# PROBLEM STATEMENT:
Among the entries, find the lines with the string "Canaria" and copy them.

Records contained in a dataset:
"""

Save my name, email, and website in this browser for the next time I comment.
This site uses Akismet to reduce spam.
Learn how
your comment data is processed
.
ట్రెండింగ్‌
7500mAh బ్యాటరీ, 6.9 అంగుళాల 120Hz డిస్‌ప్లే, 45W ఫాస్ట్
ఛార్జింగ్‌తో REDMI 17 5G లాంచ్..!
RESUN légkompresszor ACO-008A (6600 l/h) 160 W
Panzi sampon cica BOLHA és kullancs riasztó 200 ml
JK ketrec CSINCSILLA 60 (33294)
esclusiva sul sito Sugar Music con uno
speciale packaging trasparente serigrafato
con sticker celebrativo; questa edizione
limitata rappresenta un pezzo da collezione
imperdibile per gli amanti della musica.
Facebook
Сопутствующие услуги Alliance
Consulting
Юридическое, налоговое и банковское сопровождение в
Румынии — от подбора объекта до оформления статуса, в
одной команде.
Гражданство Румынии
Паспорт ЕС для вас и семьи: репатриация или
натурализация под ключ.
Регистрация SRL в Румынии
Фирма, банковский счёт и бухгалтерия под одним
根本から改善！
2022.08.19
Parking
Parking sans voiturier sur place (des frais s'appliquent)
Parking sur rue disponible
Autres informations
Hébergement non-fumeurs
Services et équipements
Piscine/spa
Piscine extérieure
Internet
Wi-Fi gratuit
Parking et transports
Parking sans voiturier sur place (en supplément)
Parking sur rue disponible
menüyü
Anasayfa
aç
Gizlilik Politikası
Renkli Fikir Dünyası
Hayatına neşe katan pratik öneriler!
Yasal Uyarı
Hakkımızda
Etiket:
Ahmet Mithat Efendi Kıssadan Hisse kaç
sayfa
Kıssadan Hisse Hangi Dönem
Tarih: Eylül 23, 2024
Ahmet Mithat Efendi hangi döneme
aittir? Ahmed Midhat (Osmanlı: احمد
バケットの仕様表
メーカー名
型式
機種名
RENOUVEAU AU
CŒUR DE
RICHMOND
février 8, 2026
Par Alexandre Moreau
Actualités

"""
"""

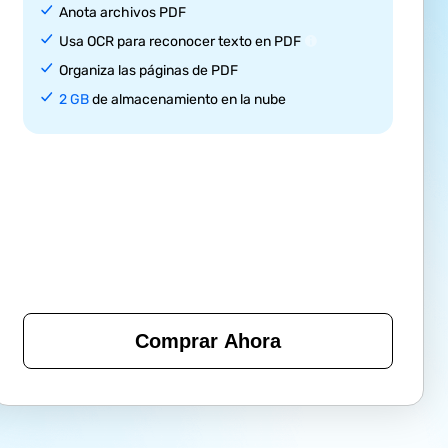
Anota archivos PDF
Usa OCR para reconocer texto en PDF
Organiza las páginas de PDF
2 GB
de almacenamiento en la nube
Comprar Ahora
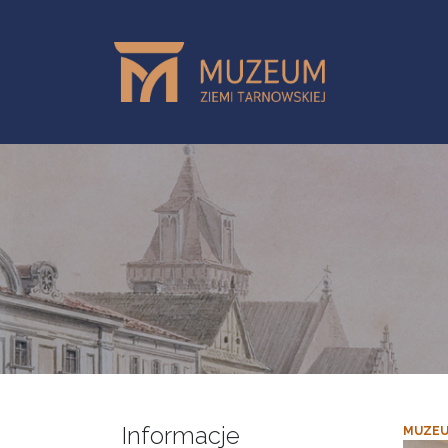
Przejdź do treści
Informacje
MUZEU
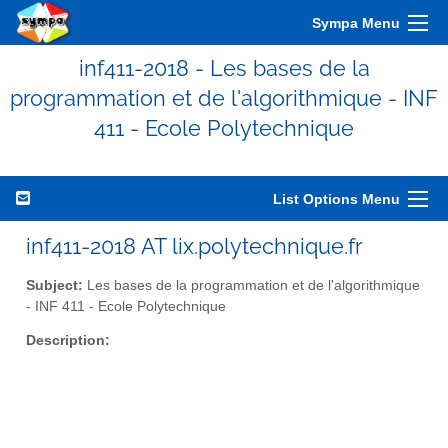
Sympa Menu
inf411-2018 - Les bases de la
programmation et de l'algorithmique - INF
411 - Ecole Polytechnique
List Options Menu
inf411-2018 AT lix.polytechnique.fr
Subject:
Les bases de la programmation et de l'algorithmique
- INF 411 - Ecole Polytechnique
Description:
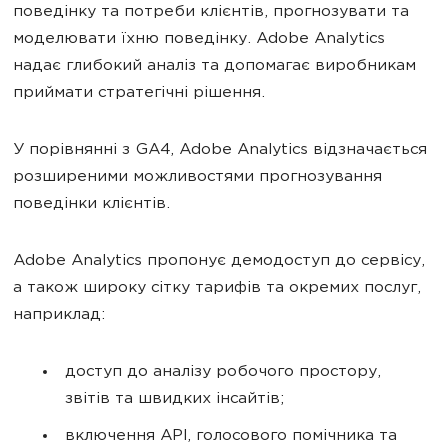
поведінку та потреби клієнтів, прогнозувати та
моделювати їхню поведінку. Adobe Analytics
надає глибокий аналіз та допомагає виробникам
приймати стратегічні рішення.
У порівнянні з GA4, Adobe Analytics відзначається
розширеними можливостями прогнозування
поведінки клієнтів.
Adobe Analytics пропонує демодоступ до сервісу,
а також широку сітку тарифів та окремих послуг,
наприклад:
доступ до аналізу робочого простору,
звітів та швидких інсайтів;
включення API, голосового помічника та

"""
"""

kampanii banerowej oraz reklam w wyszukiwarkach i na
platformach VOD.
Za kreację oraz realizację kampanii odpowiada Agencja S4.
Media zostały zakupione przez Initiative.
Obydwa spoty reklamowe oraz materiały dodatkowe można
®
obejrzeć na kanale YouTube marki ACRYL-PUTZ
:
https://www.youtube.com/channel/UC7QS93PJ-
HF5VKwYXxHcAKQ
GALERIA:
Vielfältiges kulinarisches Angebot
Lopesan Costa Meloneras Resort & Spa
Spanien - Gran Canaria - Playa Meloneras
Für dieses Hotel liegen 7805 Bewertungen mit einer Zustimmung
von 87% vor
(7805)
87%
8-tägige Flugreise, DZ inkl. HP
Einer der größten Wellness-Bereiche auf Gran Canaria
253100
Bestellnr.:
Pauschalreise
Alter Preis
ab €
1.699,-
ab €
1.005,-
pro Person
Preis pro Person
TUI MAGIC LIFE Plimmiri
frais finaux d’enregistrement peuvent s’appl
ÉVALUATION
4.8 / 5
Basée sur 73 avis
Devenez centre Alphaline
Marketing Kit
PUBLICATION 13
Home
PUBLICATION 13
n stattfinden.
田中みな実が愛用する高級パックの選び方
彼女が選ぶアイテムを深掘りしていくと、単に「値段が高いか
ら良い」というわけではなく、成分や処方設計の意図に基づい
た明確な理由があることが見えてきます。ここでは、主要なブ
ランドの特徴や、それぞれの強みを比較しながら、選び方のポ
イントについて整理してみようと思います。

"""

# RESPONSE TO THIS EXERCISE:
Spanien - Gran Canaria - Playa Meloneras
Einer der größten Wellness-Bereiche auf Gran Canaria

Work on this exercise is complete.